Unlocking the Surviving Sprouse

 

COURTESY OF CAROL MCCRANIE

“It was a divine mystery,” says Carol McCranie about the vast private collection of work she manages—capturing the early days of Stephen Sprouse’s “Xerox/rock/art nexus”—which was found in a Meatpacking District dumpster in the late ’90s. “In any short amount of time that would have been gone to the outskirts where some great bonfire would have consumed it. That’s why there’s a responsibility, and it needs to be in an institution and catalogued for history’s sake. This is my highest goal.”

A lofty goal? Indeed. But the archive, says McCranie, includes a trove of 1500 items, including 600 finished drawings, signature color Xeroxes, sketches hand-colored with gouache, inspirational materials, even an early handwritten note from the designer that detailed what he needed to do to make it on his own.

While pieces from the archive have appeared in two previous exhibitions (at John McWhinnie @ GHB in 2009 and in Parsons’ 2006 “Anarchy to Affluence” show), a clarion call for institutional adoption goes on display tonight with the opening of “Stephen Sprouse: Jet Boy” at the East Village’s Dorian Grey Gallery. Comprising some 35 drawings, and named after the titular 1973 New York Dolls song (which, according to McCranie, the punk-influenced Sprouse “definitely would have vibrated to”), “Jet Boy” is not so much an academic retrospective as much as a process show.

COURTESY OF CAROL MCCRANIE

“It’s a very intimate look at the heartbeat of this person,” adds McCranie, noting there are far too many items in the archive to show all of them in a gallery setting. Instead, “Jet Boy” is a “more controlled and austere” affair and explores Sprouse’s influences—from the time he left Halston’s side to outfit his roommate/muse Debbie Harry (most notably in the dress he created by screening photos he’d taken of TV scan lines for Blondie’s 1978 “Heart of Glass” video); through the ups and downs of his solo career punctuated by his iconic graffiti-tagged dresses from the early ’80s; to his commercial peak in 1988 when he opened his three-level, nightclubesque boutique in Soho and worked out of Warhol’s former Union Square factory.

Though there are gaps in the archive, and it’s gained less fanfare than that of Roger and Mauricio Padilha, who coauthored the Rizzoli tome on Sprouse, McCranie says she thinks the materials in the archive are “almost more important because it shows the beginnings of how this man thought and worked.” Those looking to find Hi-Liter-colored renderings of sheath dresses and bulbous jackets may be disappointed by the muted tones of these drawings that demonstrate Sprouse’s taste for dark colors in the late 1970s.

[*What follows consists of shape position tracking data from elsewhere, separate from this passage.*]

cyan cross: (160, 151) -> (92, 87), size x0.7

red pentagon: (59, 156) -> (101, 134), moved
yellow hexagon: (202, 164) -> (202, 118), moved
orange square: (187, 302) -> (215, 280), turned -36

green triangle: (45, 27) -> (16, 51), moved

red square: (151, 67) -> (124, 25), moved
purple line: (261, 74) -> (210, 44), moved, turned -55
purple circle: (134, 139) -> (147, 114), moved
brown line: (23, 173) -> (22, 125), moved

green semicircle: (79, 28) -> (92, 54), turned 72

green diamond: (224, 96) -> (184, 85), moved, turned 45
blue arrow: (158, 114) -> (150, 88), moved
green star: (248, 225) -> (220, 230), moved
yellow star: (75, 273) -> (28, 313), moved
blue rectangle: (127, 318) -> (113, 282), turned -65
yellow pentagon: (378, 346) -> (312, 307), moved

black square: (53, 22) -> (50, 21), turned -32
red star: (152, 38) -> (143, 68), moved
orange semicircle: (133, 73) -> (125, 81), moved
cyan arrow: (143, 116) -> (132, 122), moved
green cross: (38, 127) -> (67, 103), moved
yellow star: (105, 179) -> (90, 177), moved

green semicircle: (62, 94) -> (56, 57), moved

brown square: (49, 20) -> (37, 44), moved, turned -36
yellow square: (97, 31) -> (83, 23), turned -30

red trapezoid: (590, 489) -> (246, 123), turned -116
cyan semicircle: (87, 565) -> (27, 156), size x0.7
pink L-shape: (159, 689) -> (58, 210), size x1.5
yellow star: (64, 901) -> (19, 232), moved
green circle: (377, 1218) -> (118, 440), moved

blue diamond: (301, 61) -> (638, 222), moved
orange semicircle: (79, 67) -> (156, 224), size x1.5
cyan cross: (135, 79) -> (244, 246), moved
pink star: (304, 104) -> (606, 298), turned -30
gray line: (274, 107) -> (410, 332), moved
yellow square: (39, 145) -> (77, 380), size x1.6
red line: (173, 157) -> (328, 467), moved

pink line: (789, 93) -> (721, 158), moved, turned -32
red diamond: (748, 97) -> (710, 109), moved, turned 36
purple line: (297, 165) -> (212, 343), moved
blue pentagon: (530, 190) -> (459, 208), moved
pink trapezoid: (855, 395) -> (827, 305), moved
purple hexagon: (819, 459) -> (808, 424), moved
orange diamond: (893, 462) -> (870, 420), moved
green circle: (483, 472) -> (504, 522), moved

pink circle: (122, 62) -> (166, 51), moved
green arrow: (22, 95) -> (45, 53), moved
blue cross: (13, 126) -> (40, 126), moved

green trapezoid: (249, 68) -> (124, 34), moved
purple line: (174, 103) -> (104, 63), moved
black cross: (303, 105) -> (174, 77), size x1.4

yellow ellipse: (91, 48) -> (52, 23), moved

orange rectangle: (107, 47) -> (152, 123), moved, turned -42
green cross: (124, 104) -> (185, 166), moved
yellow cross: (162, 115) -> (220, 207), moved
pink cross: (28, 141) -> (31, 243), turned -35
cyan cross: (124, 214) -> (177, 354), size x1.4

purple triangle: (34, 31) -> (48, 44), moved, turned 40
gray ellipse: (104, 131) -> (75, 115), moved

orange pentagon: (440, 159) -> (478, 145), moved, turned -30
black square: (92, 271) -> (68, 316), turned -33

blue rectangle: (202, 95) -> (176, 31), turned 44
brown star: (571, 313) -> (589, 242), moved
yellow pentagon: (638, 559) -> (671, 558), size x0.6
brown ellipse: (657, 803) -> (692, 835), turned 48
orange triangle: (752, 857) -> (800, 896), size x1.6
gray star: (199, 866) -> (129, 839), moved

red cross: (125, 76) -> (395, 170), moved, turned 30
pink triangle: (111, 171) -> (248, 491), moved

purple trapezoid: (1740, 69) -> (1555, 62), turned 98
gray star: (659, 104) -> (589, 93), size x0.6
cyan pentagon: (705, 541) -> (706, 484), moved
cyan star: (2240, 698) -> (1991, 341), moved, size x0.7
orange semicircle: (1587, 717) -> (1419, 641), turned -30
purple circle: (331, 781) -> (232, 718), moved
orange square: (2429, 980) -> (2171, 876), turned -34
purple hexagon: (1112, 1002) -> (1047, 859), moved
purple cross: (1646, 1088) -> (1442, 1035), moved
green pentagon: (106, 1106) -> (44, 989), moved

Highlights include the archive’s only dated drawing of a willowy gent arching his back, from September 13, 1975; a black marker sketch of a model with a bandana over her mouth, whipping a microphone behind her back over the words “Starts Pumpin'” (a nod to Patti Smith’s 1976 song “Pumping (My Heart)”); a blue Xerox of Sprouse and friends Debbie (Harry), Andy (Warhol), and Candy (Pratts Price); a t-shirt from a Spring 1988 collection detailing open “lips” spitting “bullets”; and various works that reference downtown icons (Bowie in huge black pants, a faceless Joe Dallesandro figure with a bandana on his head and a scanline shirt on his body).

“I think his clothes were art, and he approached it like art, and in these times, I think people are looking for that,” says McCranie. To wit: Sprouse’s Pop and rock-influenced screenprint paintings of Iggy Pop on a cross, loudspeakers, or Sid Vicious de-pantsed were shown in a 2009 retrospective at Deitch Projects. “Warhol will never go out of style, and Sprouse in a nutshell is the embodiment of that era, that message of do it yourself, get it going, and he persevered through a rough-and-tumble career and success story. And people are searching for this—they’re missing this in New York these days.”

“STEPHEN SPROUSE: JET BOYIS OPEN THROUGH MARCH 6 AT DORIAN GREY GALLERY.